This study aims to quantify projected changes in Puget Sound ocean temperature and salinity under future climate change. As with many estuaries and coastal systems globally, the physics of Puget Sound and the Salish Sea over recent decades are well studied and modeled (Sutherland et al. 2011; Soontiens et al. 2016; Khangaonkar et al. 2017; MacCready et al. 2021), but high-resolution future predictions under climate change are a pressing need (Puget Sound Partnership 2019). We applied empirical downscaling techniques to derive high-resolution projections of future conditions in Puget Sound, based on low and high emission scenario outputs of coarse-resolution GCMs from CMIP6. Our focus was on deriving downscaled projections of sea surface temperature (SST) and salinity for years 2020–2050 and 2070–2100 in Puget Sound and analyzing how projections vary across Puget Sound basins. Data from this study will be used to drive an end-to-end Atlantis ecosystem model of oceanography, food webs, and human activities in Puget Sound (Morzaria-Luna et al. 2022), which will allow for a rapid assessment of vulnerability of the Puget Sound ecosystem to climate change. Empirical downscaling approaches are commonly used as a creative solution to complement dynamical downscaling studies (Drenkard et al. 2021).
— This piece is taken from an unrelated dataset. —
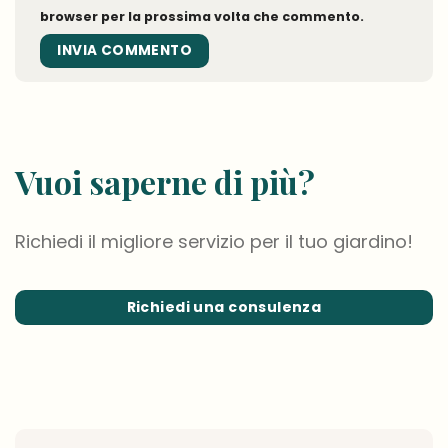
browser per la prossima volta che commento.
Vuoi saperne di più?
Richiedi il migliore servizio per il tuo giardino!
Richiedi una consulenza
By incorporating the latest CMIP6 results, this study augments past oceanographic projections for Puget Sound using CMIP5, specifically Khangaonkar et al. (2019), which estimated an average ocean temperature increase of 1.51 °C in the Salish Sea under a high-emissions scenario (RCP8.5). Additionally, our study demonstrates the uses and limitations of empirically downscaling GCM output for coastal ocean ecosystems and regional modeling analysis. We offer an important example of how empirical downscaling can be efficiently developed to answer questions of ecosystem-based management (EBM) and climate-vulnerability of a marine system. In the context of Puget Sound, an urban estuary where assessment of climate change is urgently needed to protect endangered species, including salmon and the Southern Residents, our study is a first-step sensitivity analysis of Puget Sound vulnerability to SST and salinity changes.
METHODS
We developed downscaled projections for SST and sea surface salinity (practical salinity, called salinity hereafter) in Puget Sound using the Delta Method (Ramirez-Villegas & Jarvis 2010). As detailed in the following subsections, SST and salinity anomalies were calculated from between the hindcast (1984–2014) and short-term (2020–2050) and long-term (2070–2100) forecast climatologies using GFDL-CM4 (Held et al. 2019) and CNRM-CM6-1-HR (Voldoire et al. 2019) GCM model outputs. Next, we interpolated the anomalies using thin-plate spline (TPS) interpolation and applied them to a 2-year (2005–2006) temperature and salinity time series generated by the high-resolution MoSSea Regional Ocean Modeling System (ROMS) (Modeling the Salish Sea; Sutherland et al. 2011). The adjusted time series will be used to drive the Atlantis Ecosystem Model for Puget Sound – a spatially explicit, three dimensional model that integrates physical, chemical, ecological, and anthropogenic processes using dynamic, two-way coupling (Morzaria-Luna et al. 2022). All analyses were carried out using the R statistical framework (R Core Team 2021). All code is available in Github: https://github.com/steviewalker/Puget_Sound_Downscaling. Downscaled projections are archived in the Knowledge Network for Biocomplexity data repository: https://knb.ecoinformatics.org/view/urn:uuid:4e23e90b-87d8-42d4-aec5-80159d2c813d.
Study area
Map of the Salish Sea. The four main basins in Puget Sound include Hood Canal, South Puget Sound, Main Basin (Admiralty Inlet and Central Puget Sound), and Whidbey Basin.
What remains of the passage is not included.